**Data for this exercise**:
******

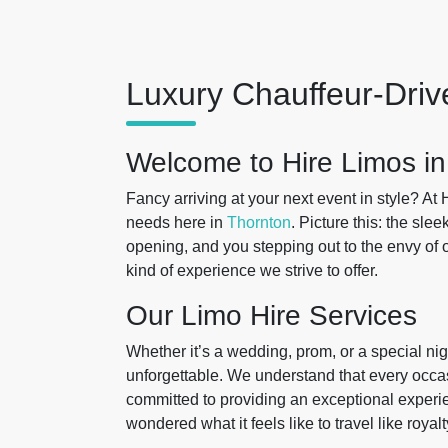
Luxury Chauffeur-Driv
Welcome to Hire Limos in
Fancy arriving at your next event in style? At 
needs here in
Thornton
. Picture this: the slee
opening, and you stepping out to the envy of o
kind of experience we strive to offer.
Our Limo Hire Services
Whether it’s a wedding, prom, or a special nig
unforgettable. We understand that every occas
committed to providing an exceptional experie
wondered what it feels like to travel like roya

******

**Task details**: Filter the data, keeping only the lines that contain "Hire".

**Result for this exercise**:
Welcome to Hire Limos in
Our Limo Hire Services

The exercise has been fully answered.